At least 66 people died nationwide in the fires—the largest loss of life due to wildfires in Portugal's history. At least 204 people were injured, including 13 firefighters; five people—four firefighters and one child—were in critical condition. Two firefighters were also reported missing. A total of 44969 hectare of land was burned by the fires as of 20 June. Of this, 29693 hectare was in the Pedrógão Grande area.

The greatest loss of life took place on a rural road in Pedrógão Grande, where 47 people died in or near their cars when a fire overtook the area; 30 people died while trapped in their vehicles while the other 17 died nearby trying to escape on foot. Another 11 people died in Nodeirinho, near the IC8 road. Twelve people survived near Mó Grande as fire overtook the roads by taking refuge in a large water tank near the motorway. Dozens of small communities were severely affected.

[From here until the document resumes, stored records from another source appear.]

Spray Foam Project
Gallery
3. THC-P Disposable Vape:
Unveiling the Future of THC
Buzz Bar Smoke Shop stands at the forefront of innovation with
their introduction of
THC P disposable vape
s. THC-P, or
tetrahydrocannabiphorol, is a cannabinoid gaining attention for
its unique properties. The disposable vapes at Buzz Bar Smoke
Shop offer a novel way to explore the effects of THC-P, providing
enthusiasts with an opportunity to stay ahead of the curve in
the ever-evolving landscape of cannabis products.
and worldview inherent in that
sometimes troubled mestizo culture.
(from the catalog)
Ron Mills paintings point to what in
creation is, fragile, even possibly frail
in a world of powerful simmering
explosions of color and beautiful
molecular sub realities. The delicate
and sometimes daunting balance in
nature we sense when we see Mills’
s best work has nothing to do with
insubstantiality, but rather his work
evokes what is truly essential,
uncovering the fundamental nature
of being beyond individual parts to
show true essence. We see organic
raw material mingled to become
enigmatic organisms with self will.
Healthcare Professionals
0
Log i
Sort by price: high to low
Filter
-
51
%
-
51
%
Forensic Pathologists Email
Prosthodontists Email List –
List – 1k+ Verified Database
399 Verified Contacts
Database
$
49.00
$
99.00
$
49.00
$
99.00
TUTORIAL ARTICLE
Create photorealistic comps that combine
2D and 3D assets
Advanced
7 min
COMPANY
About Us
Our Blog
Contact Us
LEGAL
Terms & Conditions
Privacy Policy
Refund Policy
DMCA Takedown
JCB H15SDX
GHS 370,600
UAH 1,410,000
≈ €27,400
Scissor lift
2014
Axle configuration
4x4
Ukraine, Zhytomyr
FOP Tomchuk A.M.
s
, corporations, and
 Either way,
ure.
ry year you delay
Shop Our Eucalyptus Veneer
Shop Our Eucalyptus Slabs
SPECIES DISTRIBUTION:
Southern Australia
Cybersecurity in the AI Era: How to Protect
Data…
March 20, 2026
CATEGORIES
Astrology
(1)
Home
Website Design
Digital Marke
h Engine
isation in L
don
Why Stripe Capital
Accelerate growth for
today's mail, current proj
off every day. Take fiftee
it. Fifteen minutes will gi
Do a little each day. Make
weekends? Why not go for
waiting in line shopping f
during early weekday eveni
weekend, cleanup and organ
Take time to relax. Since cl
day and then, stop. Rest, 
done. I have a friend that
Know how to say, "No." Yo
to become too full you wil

Prime Minister António Costa called the disaster "the greatest tragedy we have seen in recent years in terms of forest fires". Three days of national mourning were declared beginning on 18 June. Arriving at Pedrógão Grande before midnight on 17 June, President Marcelo Rebelo de Sousa was visibly shaken, and gave long hugs to Jorge Gomes, the Secretary of State of Internal Administration (who had been on the scene since the fire broke out), Valdemar Ramos, the Mayor of Pedrógão Grande and, after addressing the journalists, Constança Urbano de Sousa, the Minister of Internal Administration. The President met with survivors who were evacuated to Leiria.

More than 1,700 firefighters were deployed to combat the fires. France and Spain provided a collective five water-bombing planes along with 200 members of the Military Emergencies Unit and the European Union began coordinating international relief efforts on 18 June. Many people were evacuated to neighboring Avelar, where residents provided them with shelter. Low-hanging smoke prevented helicopters from providing support, hampering firefighting efforts. Some survivors criticized inadequate response from the government, claiming no firefighters reached them for hours after the blaze began. They also stated poor forestry planning and "depopulation of remote villages that left many wooded areas untended" were to blame.

In the afternoon of 20 June, according to reports, one of the foreign aid Canadair water bombers crashed over Pedrógão Grande, though Secretary of State of Internal Administration Jorge Gomes could not confirm the reports. Later, the National Authority for Civil Defence dismissed all reports of a plane crash, attributing eye-witness reports of the crash to a gas explosion on a camper trailer.

==Reactions==
In Rome, Pope Francis led thousands of people in silent prayer for the victims. The leaders of China, Greece, Italy, Germany, Canada, India and Brazil also sent condolences. The Spanish prime minister, Mariano Rajoy, tweeted that he was "stunned by the tragedy in Pedrógão Grande", and offered to provide any assistance necessary. Christos Stylianides of the European Commission expressed "condolences to those that have lost loved ones", adding that "the EU is fully ready to help. All will be done to assist the authorities and people of Portugal at this time of need." French president Emmanuel Macron tweeted: "Solidarity with Portugal, hit by terrible fires. Our thoughts are with victims. France makes its aid available to Portugal."

==Other information==
On the afternoon of 18 June, the Portugal national team, playing against Mexico for the FIFA Confederations Cup in Russia, donned black armbands in remembrance of the victims, and a minute of silence was observed prior to kickoff.

António Guterres, Secretary-General of the United Nations, himself Portuguese, said he was shocked by the tragedy and pledged to offer all needed assistance.

The Portuguese winner of the Eurovision Song Contest 2017, Salvador Sobral, announced on 19 June 2017 that he would donate all the profits from the sales of his CDs sold during a concert in Ourém to the people of Pedrógão Grande and the relief efforts in the town.